The extensive, but “standard” discrimination by fraternities and sororities, that included “super-secret meetings” and “long, involved initiations and black balling,” and which had usually been displayed by sororities and fraternities in the past, came to a stop through the resolution passed by the State University Board of Trustees.

The resolution stated that all greek letter organizations had to be dissolved by 1958. The Harpur College administration displayed its support of this resolution by providing all college social clubs with the warning that if they were to be found participating in any “racial, religious or social discrimination” then they would be subject to disciplinary action “by either the student government or the administration.”

The statewide resolution hit home when a school’s social organization, The Gavel Club, passed their own resolution, saying that the school organization would not be able to hold “any rushing of prospective members until after midterms.” Nevertheless, it was clear that there were still three uncharted social groups which were operating without the college’s consent.
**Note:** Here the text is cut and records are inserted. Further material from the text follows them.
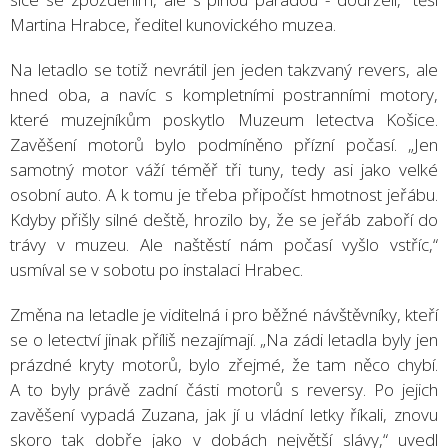
Martina Hrabce, ředitel kunovického muzea.
Na letadlo se totiž nevrátil jen jeden takzvaný revers, ale
hned oba, a navíc s kompletními postranními motory,
které muzejníkům poskytlo Muzeum letectva Košice.
Zavěšení motorů bylo podmíněno přízní počasí. „Jen
samotný motor váží téměř tři tuny, tedy asi jako velké
osobní auto. A k tomu je třeba připočíst hmotnost jeřábu.
Kdyby přišly silné deště, hrozilo by, že se jeřáb zaboří do
trávy v muzeu. Ale naštěstí nám počasí vyšlo vstříc,“
usmíval se v sobotu po instalaci Hrabec.
Změna na letadle je viditelná i pro běžné návštěvníky, kteří
se o letectví jinak příliš nezajímají. „Na zádi letadla byly jen
prázdné kryty motorů, bylo zřejmé, že tam něco chybí.
A to byly právě zadní části motorů s reversy. Po jejich
zavěšení vypadá Zuzana, jak jí u vládní letky říkali, znovu
skoro tak dobře jako v dobách největší slávy,“ uvedl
The excuse that was given by these organizations was simply that they did not know the “college rules and procedures.” Of these three groups, the only one that applied for a charter, ITK (I Tappa Keg), was “rejected on the grounds that their constitution violated some technicalities.”

After their rejection, they altered their constitution and then began to be considered for a new charter. Although this organization had quite a suggestive name, it had a very different central purpose. At the time the article was written, the focus of the group was to promote “a spirit of unity among all Harpur Social Clubs.”